In this article, we will discuss the various shades of lenses available and help you choose the best option for safely viewing the solar eclipse.

Why do we need to wear special glasses during a solar eclipse?

A solar eclipse occurs when the moon passes between the earth and the sun, blocking the sun from view. Although the event is beautiful to watch, it should be viewed with caution.

During a solar eclipse, the sun’s rays can cause permanent eye damage, even if you only glance at the sun for a few seconds. The sun emits a powerful amount of ultraviolet (UV) and infared (IR) rays which can cause various damages to the eyes, including a condition called solar retinopathy, which can lead to permanent loss of eyesight.

Therefore, it is essential to use proper shading lenses during a solar eclipse to avoid eye damage.

What shade lenses do I need for a solar eclipse?

Not all lenses are suitable for viewing the solar eclipse. It would help if you had specially designed glasses and lenses that can filter the sun’s harmful rays.

The recommended shade of lenses for safe solar eclipse viewing is shade 14, which provides complete protection against the sun’s harmful rays.

Shade 14 lenses are extremely dark and are not recommended for continuous use. They are only intended to be used for solar eclipse viewing.

It should be noted that any shade of lenses lower than 14 could be dangerous and may not provide adequate protection.

What other options do I have besides shade 14 lenses?

If you are unable to obtain Shade 14 lenses, the American Astronomical Society has provided a list of alternative safe filters, which includes:

1. Welding glasses or goggles with Shade 14 or higher lens. Ensure the glasses are labeled with the specification ANSI Z87.1.

2. a. Aluminized Mylar filters (of a thickness of 0.004 inches) that are specifically designed for solar eclipse viewing. These should be used over the front of any optical device, such as binoculars or telescopes.

b. If you plan to use Aluminized Mylar filters, ensure they contain no holes or scratches before using them. Damaged filters should not be used under any circumstances.

3. Pinhole viewers: These can be made easily at home using cardboard, paper, and a pin.

What should I avoid while selecting solar eclipse glasses?

Several substandard products that do not meet the standards for safe solar eclipse viewing are being sold in the market. While purchasing your solar eclipse glasses, you should be careful to avoid the following:

1. Glasses that claim they are suitable for viewing solar eclipses but do not provide details on the lenses shade.

2. Products that do not meet proper safety standards.

3. Solar glasses that have scratches, creases, or holes in them.

4. Homemade filters that are not made from approved materials.

5. Sunglasses of any shade, even darker ones are not suitable for solar eclipse viewing and should not be used.

6. Camera, telescopic or binocular lens, or smartphone filters without corresponding Eclipse Viewing Glasses.

How to test the shade of lenses before the solar eclipse?

Before the solar eclipse, you can check the safety of your glasses by using a simple test provided by NASA. With your solar eclipse glasses on, if you can see anything other than the sun, the lenses are not sufficiently dark and should not be used for viewing the eclipse.

Similarly, using not only glasses, but eye wear accessories like camera filters; however, NASA recommends testing just one lens to check compatibility with your camera and ensure the filter does not crack or fall off during the eclipse.
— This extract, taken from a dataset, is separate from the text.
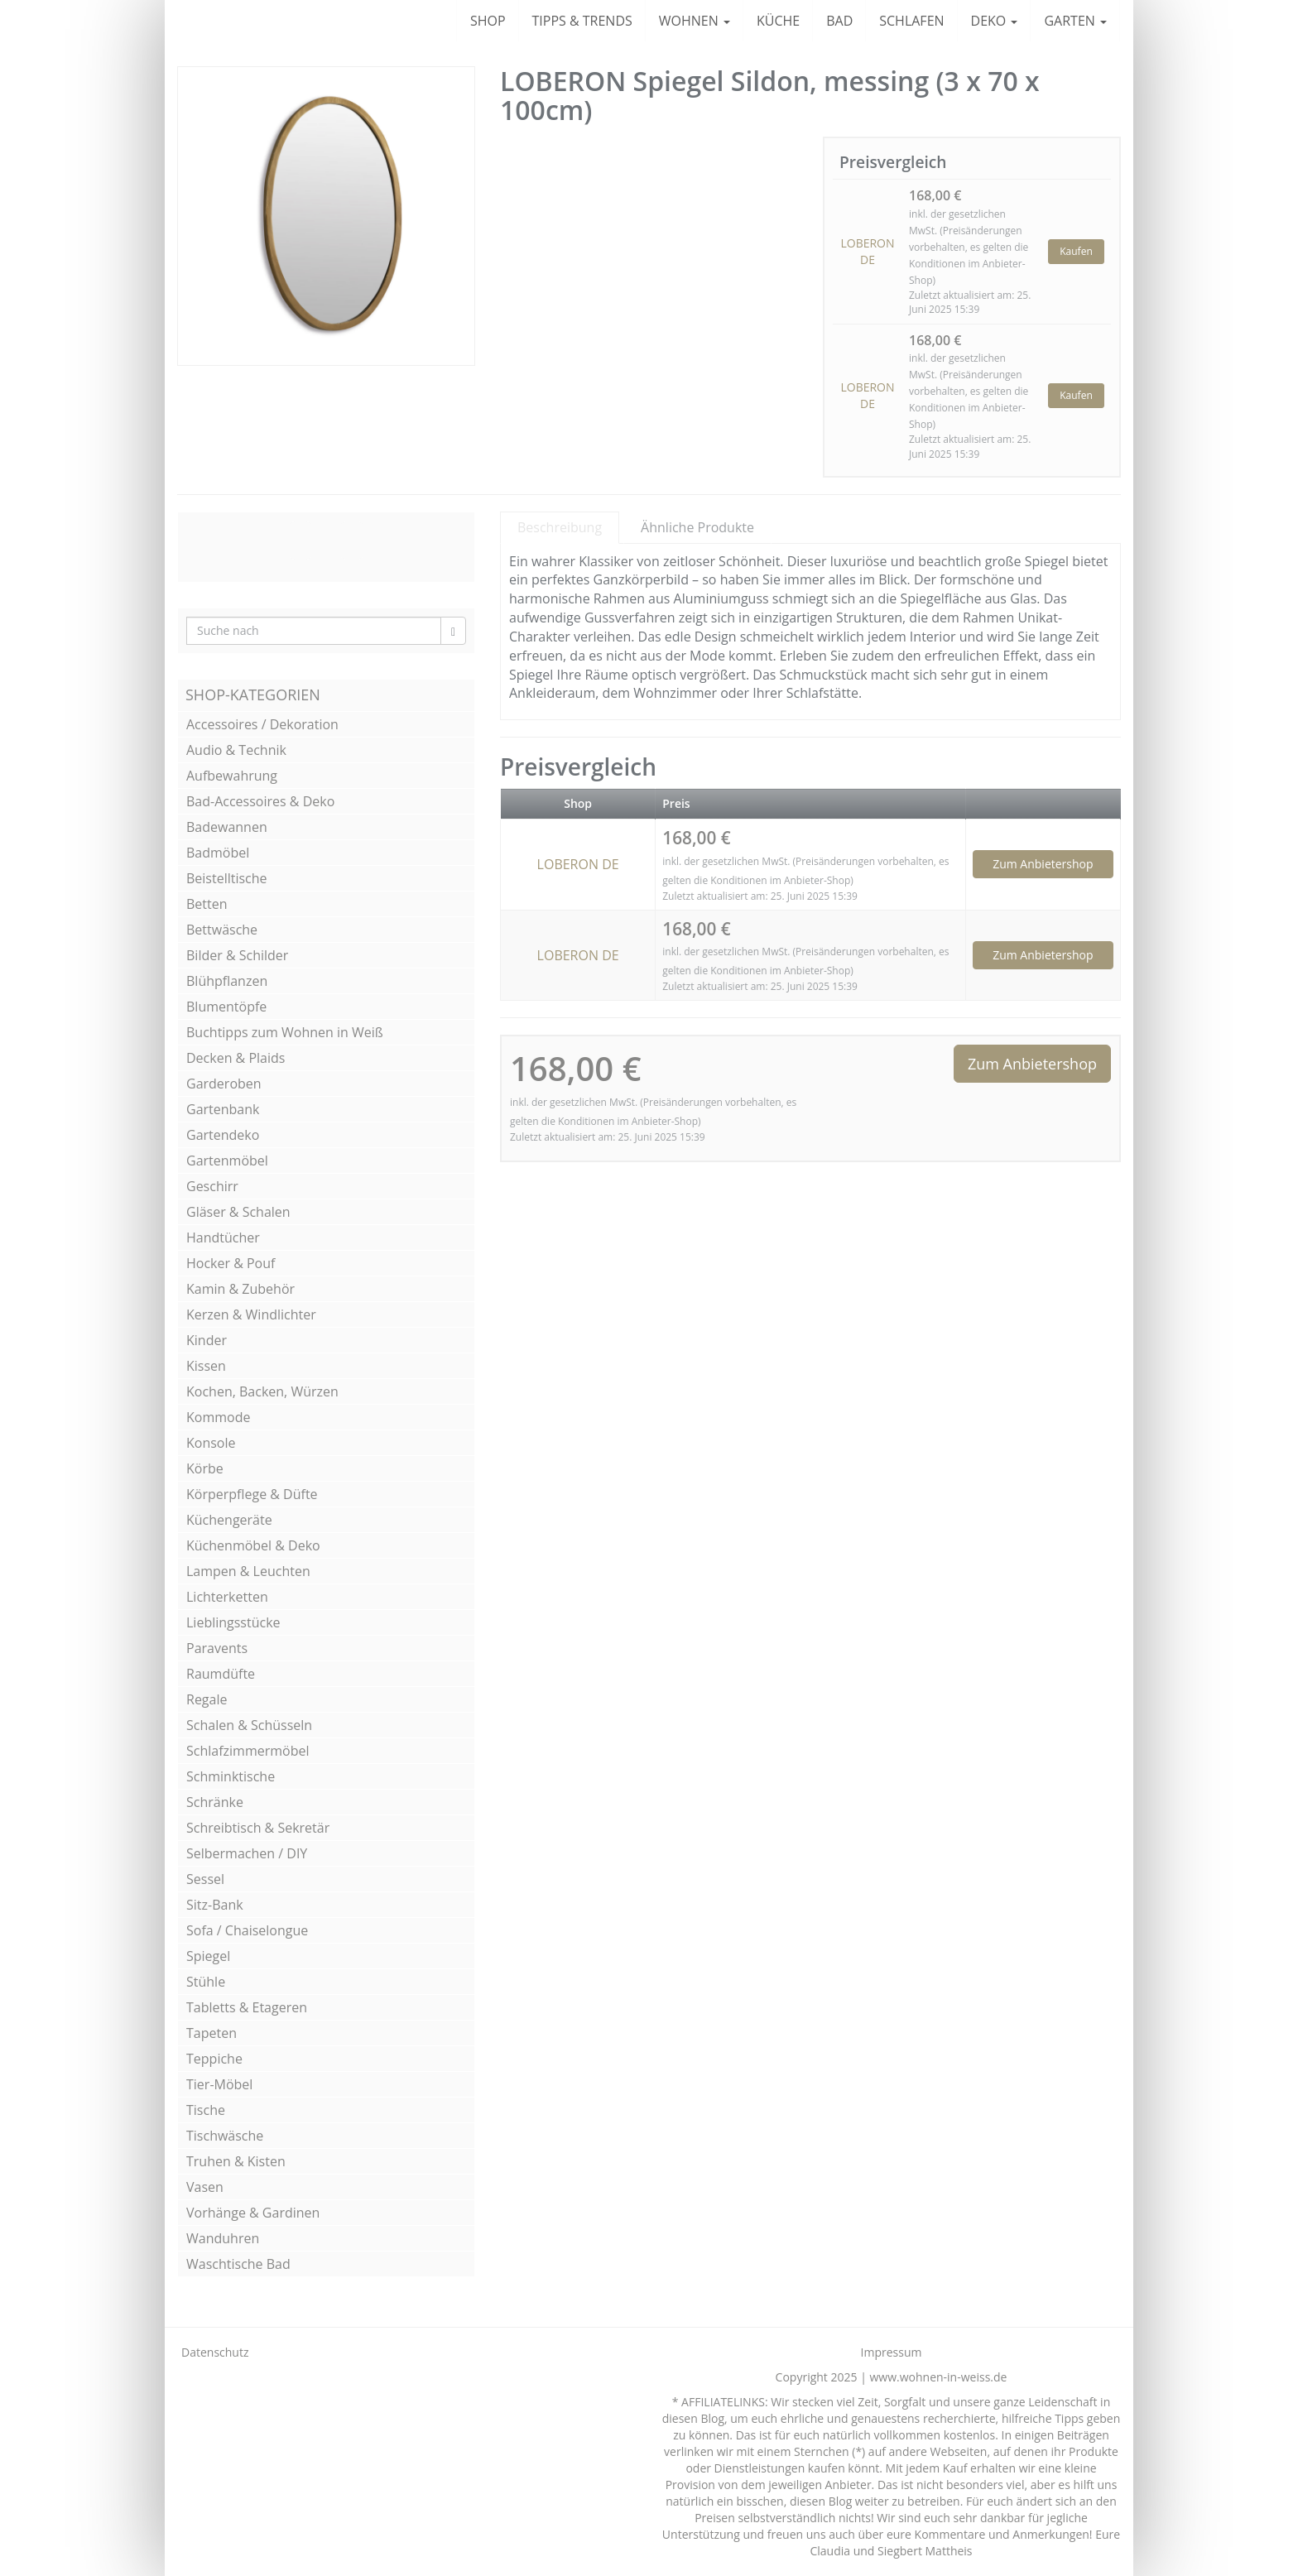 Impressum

1. Can I look at a solar eclipse without any glasses?

No. Looking directly at the sun during a solar eclipse can cause permanent eye damage and should never be done without adequate protection.

2. Can I use sunglasses instead of shade 14 lenses?
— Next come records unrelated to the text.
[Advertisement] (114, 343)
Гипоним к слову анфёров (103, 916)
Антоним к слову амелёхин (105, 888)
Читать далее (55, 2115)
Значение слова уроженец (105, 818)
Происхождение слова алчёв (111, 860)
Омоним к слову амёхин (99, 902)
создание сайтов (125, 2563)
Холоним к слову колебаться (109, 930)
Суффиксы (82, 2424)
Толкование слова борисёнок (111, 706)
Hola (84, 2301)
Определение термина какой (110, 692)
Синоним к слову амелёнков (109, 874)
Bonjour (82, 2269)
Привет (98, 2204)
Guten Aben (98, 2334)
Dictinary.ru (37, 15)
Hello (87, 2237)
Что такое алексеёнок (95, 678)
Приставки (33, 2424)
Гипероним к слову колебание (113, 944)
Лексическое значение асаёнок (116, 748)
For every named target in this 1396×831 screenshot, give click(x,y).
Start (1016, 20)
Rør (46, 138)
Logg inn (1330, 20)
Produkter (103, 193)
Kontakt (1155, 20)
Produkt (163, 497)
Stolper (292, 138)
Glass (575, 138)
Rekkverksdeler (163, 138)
No. Standard sunglasses do not provide appropriate protection when viewing a solar eclipse.

3. Are there any alternatives to shade 14 lenses?

Yes, you can use welding glasses or goggles with shade 14 lenses or approved aluminized mylar filters or a pinhole viewer.

4. Can I make my solar eclipse glasses?

If you are knowledgeable about proper lens shading, it is possible to make your solar eclipse glasses. However, it is recommended that you purchase glasses or lenses from reputable sources to ensure your safety.


As you prepare to witness the solar eclipse, it is essential to take appropriate measures to protect your eyes from damage. Using shade 14 lenses, approved aluminized mylar filters, or pinhole viewers is necessary to view the solar eclipse safely. Ensure the glasses or lenses you purchase meet the relevant safety standards to avoid any serious repercussion. Remember to test your glasses before the event and never look directly at the sun.